Nach der Wahl Donald Trumps schien der Populismus auf dem Vormarsch. War hier ein Anti-Trump-Effekt zu spüren?
Da muss man vorsichtig sein. Man kann das Geschehen in den USA nicht eins zu eins auf Europa übertragen. Aber nach dem Brexit und der Wahl Trumps hat es wohl schon einen Gegeneffekt gegeben. Gut möglich, dass ein Umdenken - wenn auch erst ganz klein - eingesetzt hat, dass das europäische Modell gar nicht so schlecht ist. Es gibt zwar eine Krise der Demokratie in Europa aber der Weg von Trump und anderen Populisten ist noch viel schlechter.
Nun stehen Wahlen in Frankreich und Deutschland bevor. Taugt diese Wahl in Österreich als Stimmungsbarometer dafür?
Stimmungsbarometer geht vielleicht etwas zu weit. Aber es ist eine Indizwahl. In Frankreich und Deutschland wurde die Wahl sicher sehr genau verfolgt und analysiert. Die Wahl von van der Bellen wird den gemässigten Kräften in beiden Ländern sicher Auftrieb geben.
Kann die EU nach diesem Resultat aufatmen?
Ein Aufatmen würde ich das nicht nennen. Vielleicht ein kleines Durchschnaufen im Sinne von: "So schlimm, wie man befürchtet hat, ist es nicht gekommen." Aber EU-Politiker sind sicher gut beraten, daraus jetzt nicht zu grosse Schlussfolgerungen ziehen zu wollen. Die Wahl Trumps hat Hofer nicht begünstigt und genauso wenig wird die Wahl van der Bellens jemanden in Frankreich oder Deutschland begünstigen. Aber es ist sicher ein gutes Zeichen für die europäische Demokratie.

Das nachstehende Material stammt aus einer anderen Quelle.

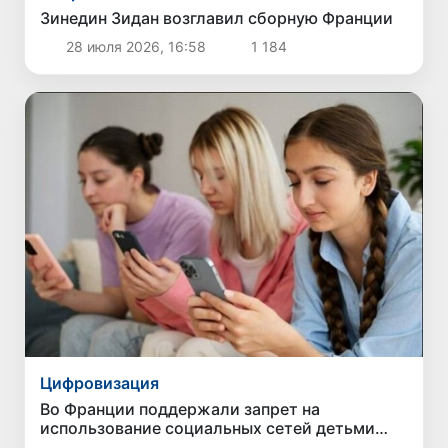
Зинедин Зидан возглавил сборную Франции
28 июля 2026, 16:58
1 184
Цифровизация
Во Франции поддержали запрет на
использование социальных сетей детьми
младше 15 лет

In den Umfragen lag zuletzt Norbert Hofer immer knapp vorne. Wie zuletzt auch in anderen Ländern, ist das Resultat an der Urne ein anderes. Woher kommt diese Häufung?

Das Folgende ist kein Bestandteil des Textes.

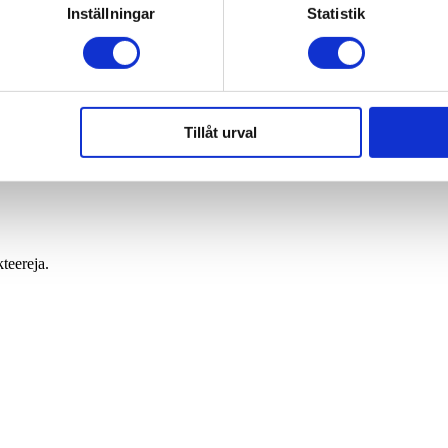
Inställningar
Statistik
Tillåt urval
kteereja.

Die Wähler in Europa akzeptieren es nicht mehr, dass man ihnen schon vor der Wahl oder Abstimmung quasi das Resultat bekannt gibt. Sie sagen: "Wir lassen uns nicht von Medien oder Umfragen sagen, wie wir abzustimmen haben und machen erst recht das Gegenteil." Die Bürger lassen ihre Entscheidung nicht mehr von Umfragen beeinflussen.
Das Amt des Bundespräsidenten hat sehr beschränkte politische Möglichkeiten. Wird sich überhaupt etwas ändern an der Politik in Österreich?
Es hat sich seit Mai bis heute schon etwas geändert. Die Menschen haben realisiert, dass van der Bellen das liberale, pluralistische, demokratische Österreich verkörpert. Nur so konnte er drei Prozentpunkte dazu gewinnen. Die Wahl zeigt das Bedürfnis nach etwas Neuem. Es ist eine Protestwahl gegen die grosse Koalition, gegen die etablierten Parteien. Es ist aber auch die Wahl der Vernunft. Van der Bellen ist beides: neu und vernünftig. Es zeigt, dass sich die politischen Verhältnisse, die bisher einfach durch links-rechts definiert waren, entscheidend verändern. Es ist ein politisches Erdbeben im Gang.
Es gab am Wahltag einige Ungereimtheiten in Österreich. Was sagt das über das Land aus?
Das gehört zu den Aspekten der schlechten Art und Weise, wie in Österreich zuletzt Politik gemacht wurde. Diese Art, wie in den letzten Jahren politisiert wurde, ist heute bestraft worden. Die Leute sind nicht mehr bereit jeden Quatsch zu glauben. Man kann dem österreichischen Wahlvolk heute ein grosses Lob aussprechen. Dass die Aggressivität Hofers bestraft wurde, ist ein Zeichen politischer Reife.